Landis withstood it all during this unpredictable Tour, overcoming attacks, mechanical problems, horrible bonks and amazing comebacks to win in triumphant style. His bonk Wednesday nearly torpedoed his hopes, but he roared back with a historic stage victory to Morzine to vault back into contention.
Landis' up-and-down ride into the yellow jersey is in stark contrast to the man from whom he inherits the throne.
For seven years, Armstrong imposed his will on the Tour's unruly bunch as the unquestioned patron of the peloton. With the exception of a thrilling Tour in 2003, when he won by just 61 seconds, Armstrong's victories followed a dominating, methodical template that unfolded to plan.
Armstrong would carve huge differences in the time trials and then suck the life out of his competition by dominating the mountain stages.
While Landis will keep Armstrong's American winning streak alive, the pair are as different off the bike as they are winning on it.
"Lance is a guy you want as your attorney," said ex-pro Jonathan Vaughters, who raced with Armstrong on the U.S. Postal Service team and is now CEO of Slipstream Sports and owner of the TIAA-CREF team. "He is effective, disciplined and he wins. His decisions are calculated to make the best of a situation."
Armstrong built a fearsome, powerful team around him to smother the competition, while Landis squeaked by with an outgunned Phonak team full of aging rouleurs (bigger cyclists who control the main pack) and no real climbing specialists.
The Texan was an aloof, arrogant perfectionist who would require absolute sacrifice from his teammates. Landis is a jokester off the bike and is universally liked by both his teammates and rivals.
The biggest hugs after Landis stepped up onto the winner's podium Saturday came from the man whom he beat, Pereiro, who was pushed down to second.
"Floyd rides and thinks with his heart. He's a loyal, honest guy, who just says it like it is and doesn't change his core person for anyone," Vaughters said. "He's a guy you want as your best friend."
While Armstrong roared to Tour domination, capturing 19 stage victories en route to his history-making seven straight victories, Landis' victory will be marked by a more improvised, scrambling tactic born out of a Tour without control.
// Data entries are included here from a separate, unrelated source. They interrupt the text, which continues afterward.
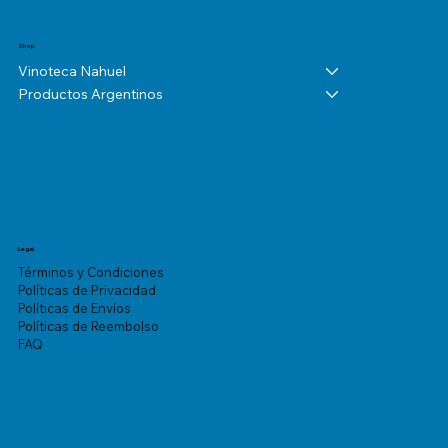
Shop
Vinoteca Nahuel
Productos Argentinos
Legal
Términos y Condiciones
Políticas de Privacidad
Políticas de Envíos
Políticas de Reembolso
FAQ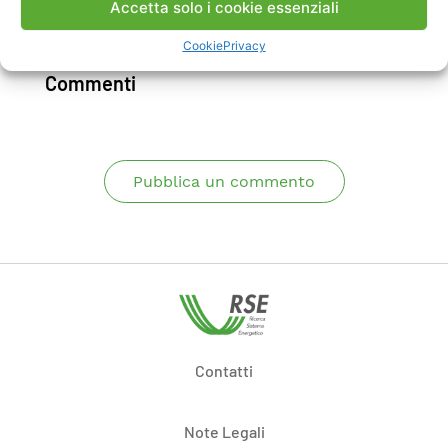
Accetta solo i cookie essenziali
Scarica Rapporto
Cookie
Privacy
Commenti
Pubblica un commento
Contatti
Note Legali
Mechanical problems in the opening prologue and first time trial probably kept Landis out of the yellow jersey in the first week, but he played a tactical hand to snatch the lead in the Pyrenees only to let it ride away with Pereiro over a long, 30-minute breakaway. That's something Armstrong's "Blue Train" would never have done once the Texan had taken a stranglehold on the yellow jersey.
"The next day, my objective remained the same -- to win the Tour," Landis said. "I knew it was a long show to win the race, but that was my goal."
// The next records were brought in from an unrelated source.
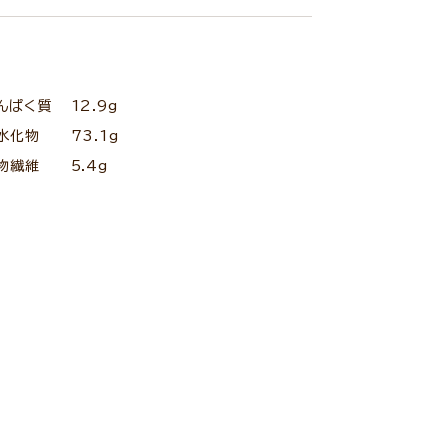
んぱく質
12.9g
水化物
73.1g
物繊維
5.4g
His attack on the road to Morzine was something out of cycling lore. L'Equipe called it the ride of the century. The intensity, the desire and the ambition, however, was Armstrong-esque.
"His win on Thursday was something of pure emotion, fire, and heart," Vaughters said. "It's truly Floyd at his best, saying, 'Screw you, I'll do it my way' to the rest of the world."
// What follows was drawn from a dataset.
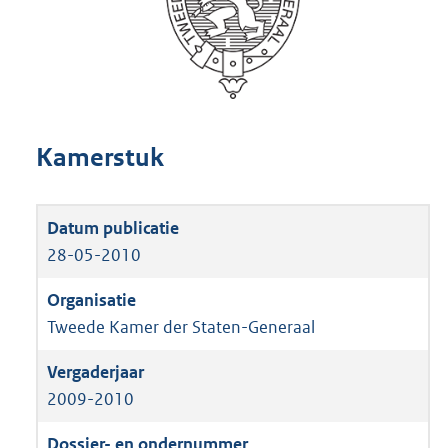
Kamerstuk
28-05-2010
Tweede Kamer der Staten-Generaal
2009-2010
That's where Armstrong and Landis are quite alike. Both rode on anger. Both were running away from troublesome family backgrounds; Armstrong escaping a fatherless, single-mother upbringing and Landis turning his back on his Mennonite parents in rural Pennsylvania.
Both found an escape with the bike. Both found salvation on two wheels.
"They both share the need to win," Vaughters said. "Winning fulfills them. For different reasons, but it is what makes them whole."
Armstrong wasn't satiated until he won seven Tours and rewrote history.
Landis seems content with one. The world will have to wait to see how hungry he is in the coming years.
Andrew Hood is a freelance writer based in Spain who has covered the Tour de France for ESPN.com since 1996.